遠回りしているゴルファーは多い
O編 ここまでTPIのスクリーニングテストを4種類(骨盤傾斜、骨盤回旋、上半身回旋、90/90)教えてもらったわけだけど、スウィングを変えるときには、やりたい動きを意識して球を打つだけじゃダメだってことがよくわかったよ。
坂詰 そうですね。テストの動きができないと、やりたくてもできない動きが出てきちゃうんですよね。たとえば、「頭を動かすな」「ヘッドアップするな」「ボールをよく見ろ」って言われるでしょ。でも、骨盤回旋の動きがスムーズにできない人は、腰が左右に動いちゃうから、そういうことができないんです。
O編 ということは、骨盤回旋ができないと、「軸をブラさずにスウィングする」とか「その場で体を回す」なんてこともできないわけだね。
坂詰 そういうことです。他にも例はいくらでもあります。たとえば、「手でクラブを上げるな」とか、「オーバースウィングはいけない」なんて言われますよね。でも、上半身回旋の動きがスムーズにできない人は、胸が回らないから、手でクラブを上げるしかないわけです。
O編 つまり、上半身回旋が上手くできないうちは、手で上げる動きも、オーバースウィングも直らないということか。
坂詰 ええ。胸を回さず、手も上げないでスウィングしたら、全然飛びませんからね。そんなこと、誰もしませんよ。
O編 そう考えると、遠回りしている人は多いだろうね。

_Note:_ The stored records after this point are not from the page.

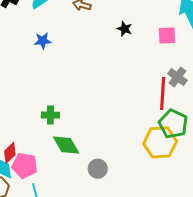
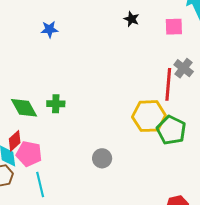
green pentagon: (173, 124) -> (171, 130), moved
yellow hexagon: (160, 142) -> (149, 116), moved
green diamond: (66, 145) -> (24, 108), moved

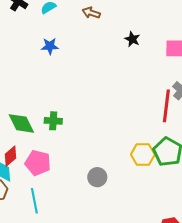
yellow hexagon: (149, 116) -> (143, 155), moved, size x0.7
pink pentagon: (29, 154) -> (38, 163), moved

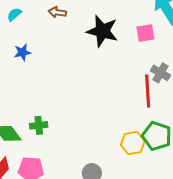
black star: (132, 39) -> (102, 31), size x2.0

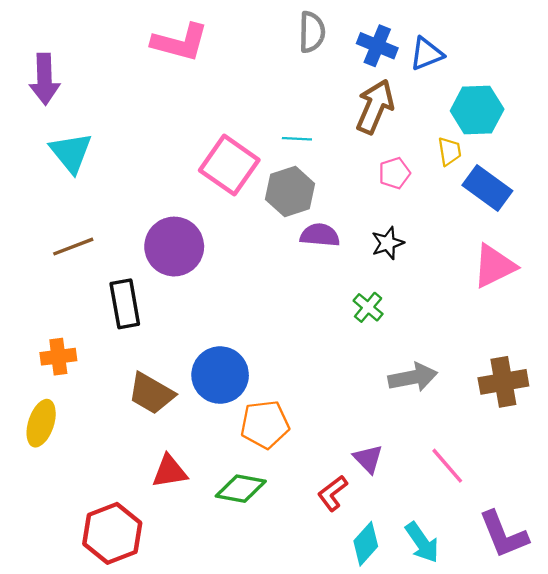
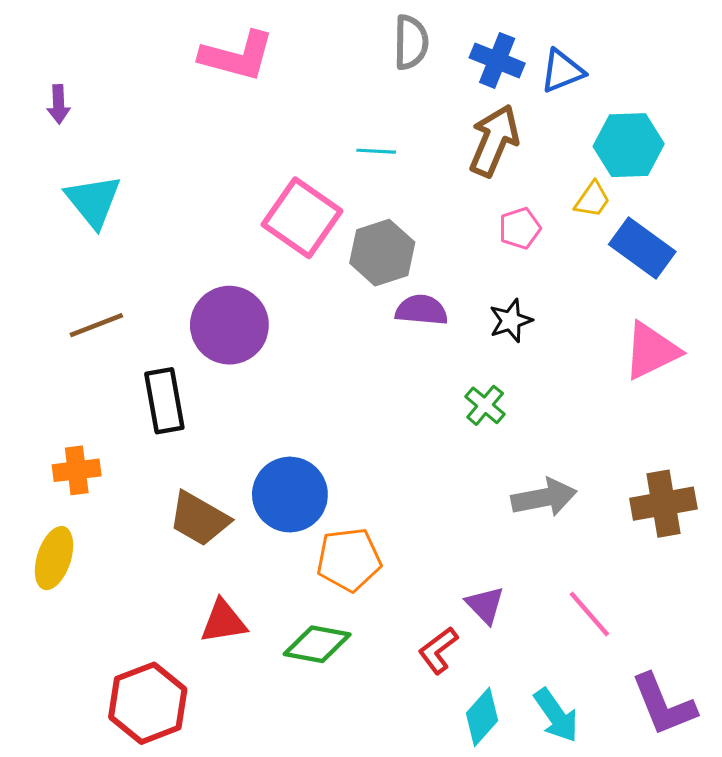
purple arrow: (45, 79) -> (59, 104), size x0.6
cyan line: (297, 139) -> (376, 151), moved
yellow trapezoid: (450, 151) -> (592, 200), turned 44

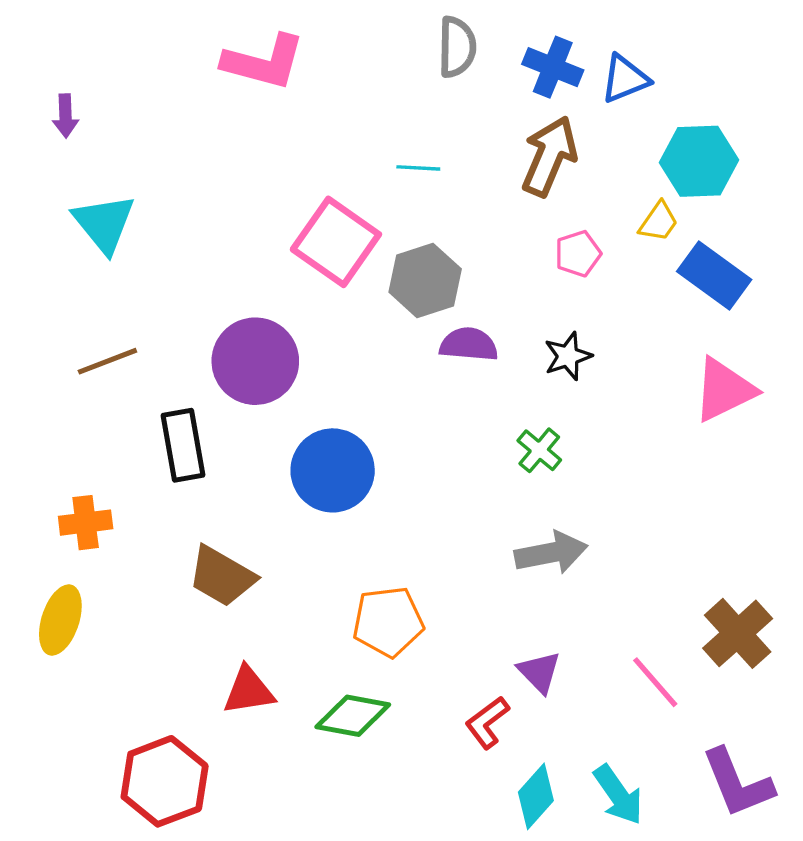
blue circle: (290, 495) -> (333, 470), moved
gray arrow: (544, 498) -> (551, 553), moved
brown cross: (663, 504) -> (738, 633), moved, turned -32

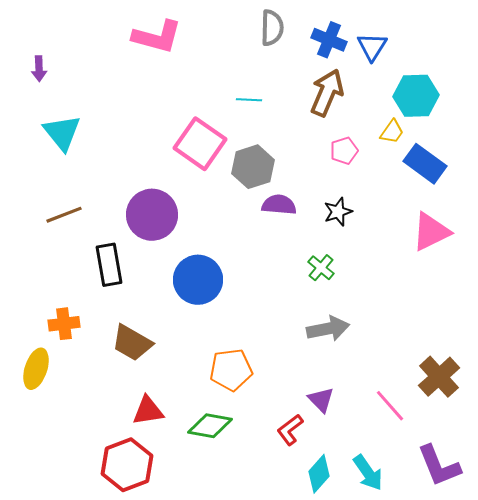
blue triangle: (625, 79) -> (372, 47), turned -36
orange cross: (86, 523) -> (64, 324), moved
red hexagon: (165, 781) -> (127, 465), moved

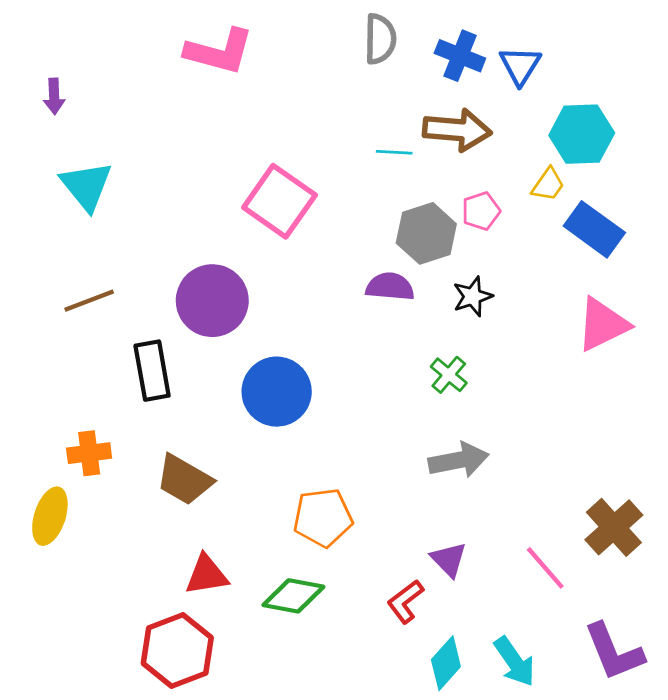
brown arrow: (327, 93) -> (457, 130), turned 72
cyan line: (249, 100) -> (394, 152), moved
gray hexagon: (253, 167) -> (426, 233), moved

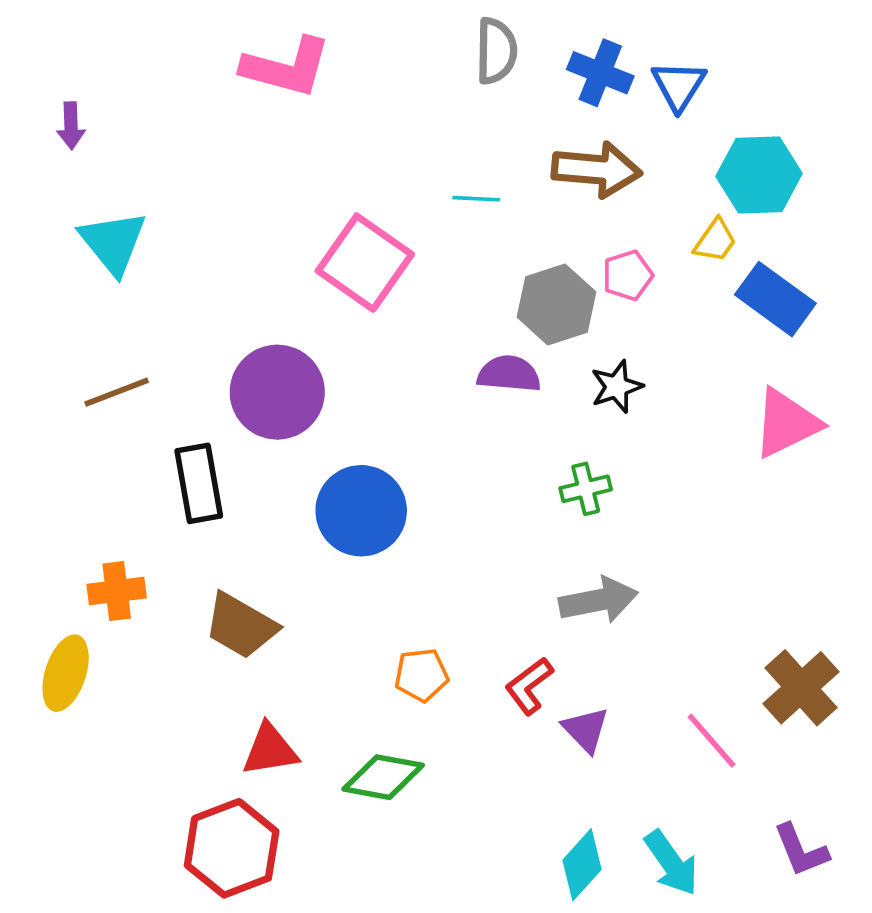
cyan line: (394, 152) -> (476, 199), moved
green cross: (449, 375) -> (586, 489), turned 36
orange pentagon: (323, 518) -> (421, 675), size x0.7
red L-shape: (405, 602) -> (529, 686), moved
purple L-shape: (614, 652) -> (801, 850), size x0.7

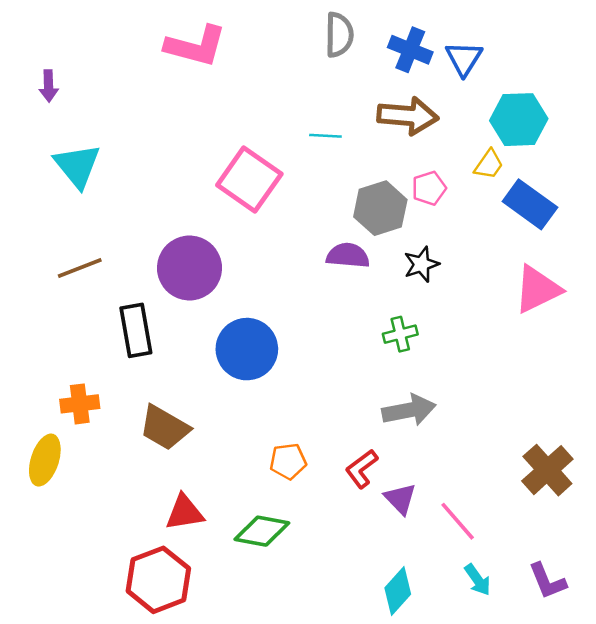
pink line: (712, 741) -> (458, 521), moved
cyan arrow: (671, 863) -> (478, 580), moved, size x0.7

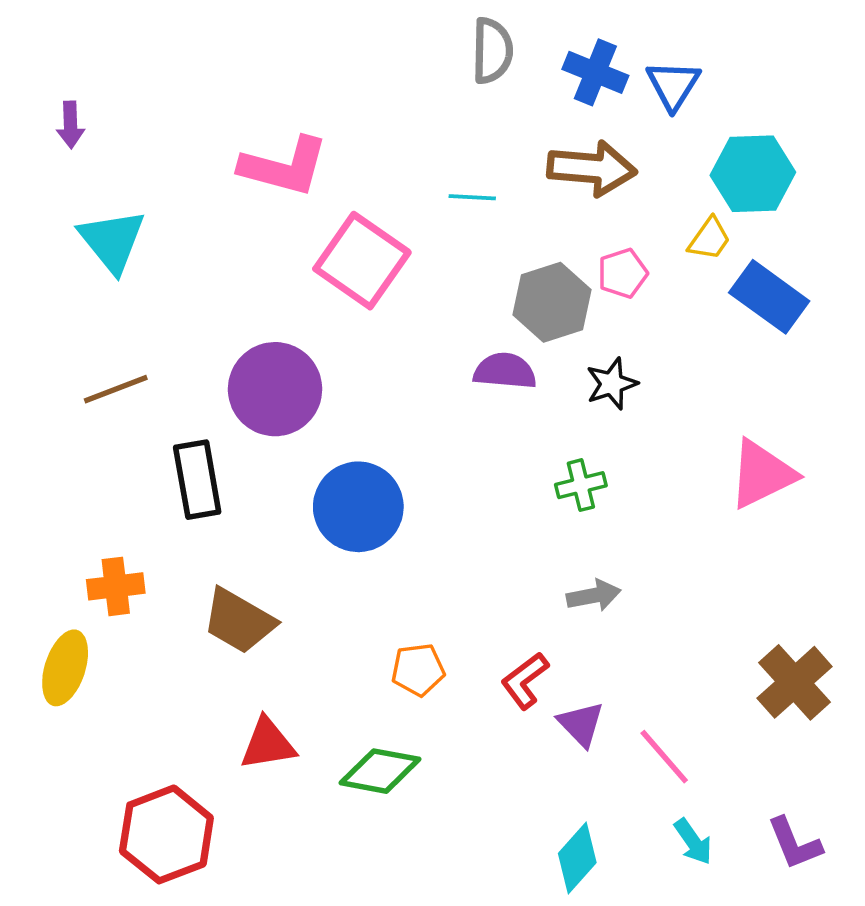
pink L-shape: (196, 46) -> (284, 167), moved
pink triangle: (537, 289) -> (762, 474), moved
gray arrow: (409, 410) -> (594, 595), size x0.7
red hexagon: (158, 580) -> (166, 834), moved

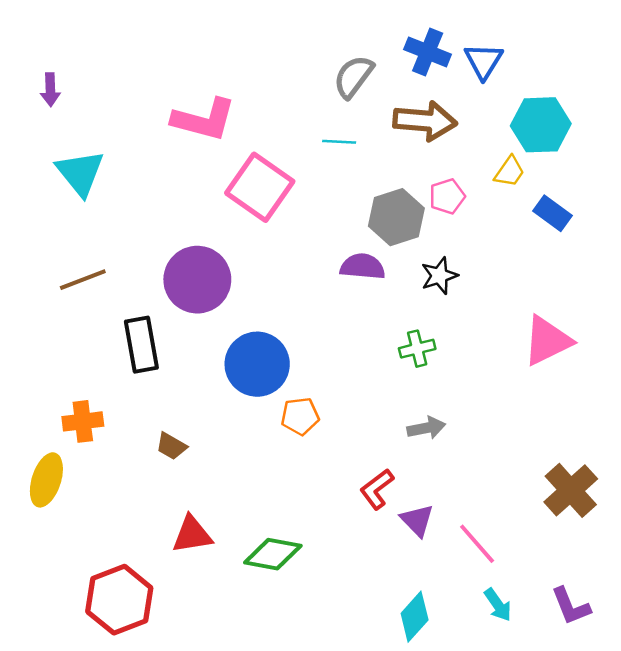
gray semicircle: (492, 51) -> (353, 77), moved, turned -144
blue rectangle: (769, 297) -> (552, 213), size x0.7
brown trapezoid: (239, 621) -> (171, 446), size x0.6
orange pentagon: (418, 670) -> (300, 416), moved

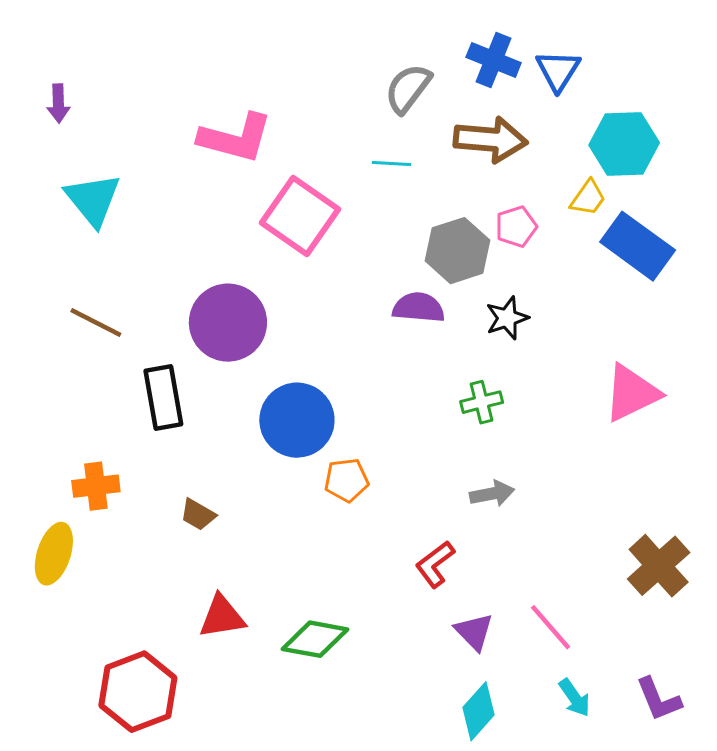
blue rectangle: (552, 213) -> (638, 246), size x1.6
brown line: (83, 280) -> (96, 323), turned 48
purple triangle: (417, 520) -> (474, 632), moved

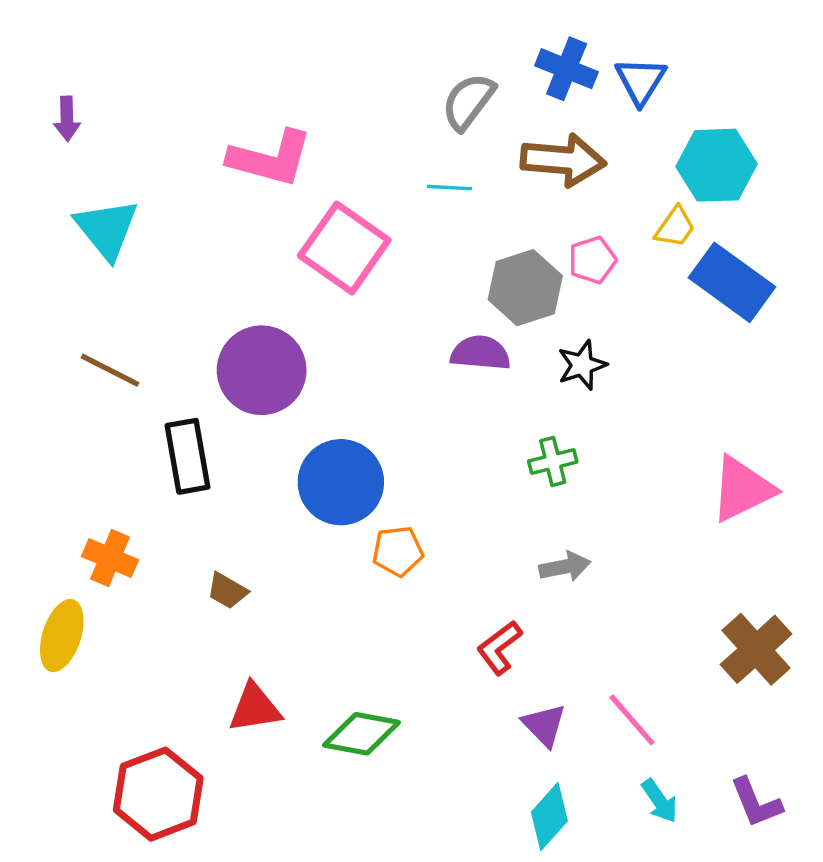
pink triangle: (632, 393) -> (742, 489), moved
orange cross: (96, 486) -> (110, 558), turned 30

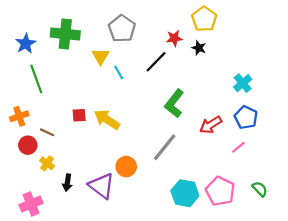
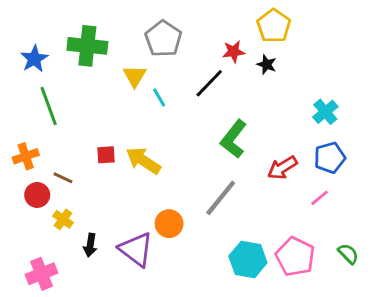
blue pentagon: (246, 117) -> (330, 158), turned 30

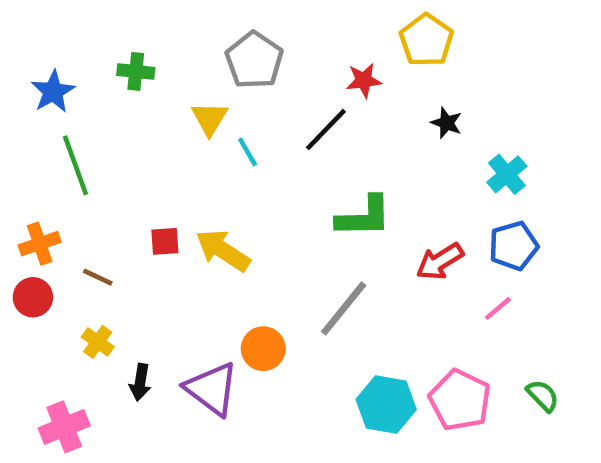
green cross: (87, 46) -> (136, 71), size x0.6
black star: (267, 65) -> (447, 123), moved
green L-shape: (234, 139) -> (364, 217), turned -129
red circle: (37, 195) -> (33, 297), moved

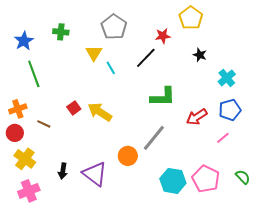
red square: (165, 241) -> (74, 108), turned -32
yellow cross: (98, 342) -> (25, 159), moved, size x1.5
orange circle: (263, 349) -> (128, 156), moved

たくさん球を打てば動きがよくなるって信じている人、結構いるでしょ。
坂詰 あぁ、たくさんいますよね。
O編 でも、動きを直したいのであれば、可動性、安定性、柔軟性を高めて、体の動かし方の質を上げる必要があるってことだよね。
坂詰 そうですね。ただ、何度も言いますが、正解はひとつじゃないんです。みんなが同じスウィングをする必要はないし、ある動きができないからと言って、絶対ダメってわけじゃありません。
動きを直すためには、トレーニングが必要になるわけですけれども、そういうことはしたくないということであれば、その動きのまま、ショットの精度を高める方法を探っていけばいいんですよ。
プロだってみんな違う動きをしている
O編 時間をかけてできない動きを直していくのもアリ。できない動きを直すことにこだわらず、その動きのままやっていく方法を探っていくのもアリってことだよね。
坂詰 はい。プロだって、みんなスウィングが違うじゃないですか。みんなが、教科書に書かれている動きを目指す必要はないんです。
O編 いずれにしても、スクリーニングテストをして、自分ができる動きとできない動きを知っておくことは大切かもしれないね。そういえば、スクリーニングテストは全部で16あるって言ってたよね? 他のテストもやったほうがいいんじゃないの?
坂詰 んー。本来、スクリーニングテストって、コーチのためのものだとボクは思ってるんです。自分が教えるプレーヤーの特性を知って、その人ができることとできないことがわかれば、適切な指導ができますからね。だから、16のテストを全部やったほうが細やかなティーチングになると思うんですけど……。
O編 けど?
坂詰 一般のプレーヤーが自分のためにやる場合、そこまでの必要はないんじゃないかと思うんですよ。だって、16のテストをやって、16カ所直したくなったって、なかなかできないでしょ? プロであれば、専属のトレーナーと一緒に直していくことも可能だと思うんですけど、一般ゴルファーがひとりでそれをやるのは難しいですからね。
O編 確かにそうだね。16カ所もテストしたら、今まで意識していなかったことまで意識するようになっちゃうかもしれないしね。
坂詰 でしょ。だから、スウィングのメインとなる体の回旋に直結する4つのテストだけやって、動きを直したい人はトレーニングで直す。直さない人は、その動きのままやっていく方法を探る、ということでいいんじゃないでしょうか。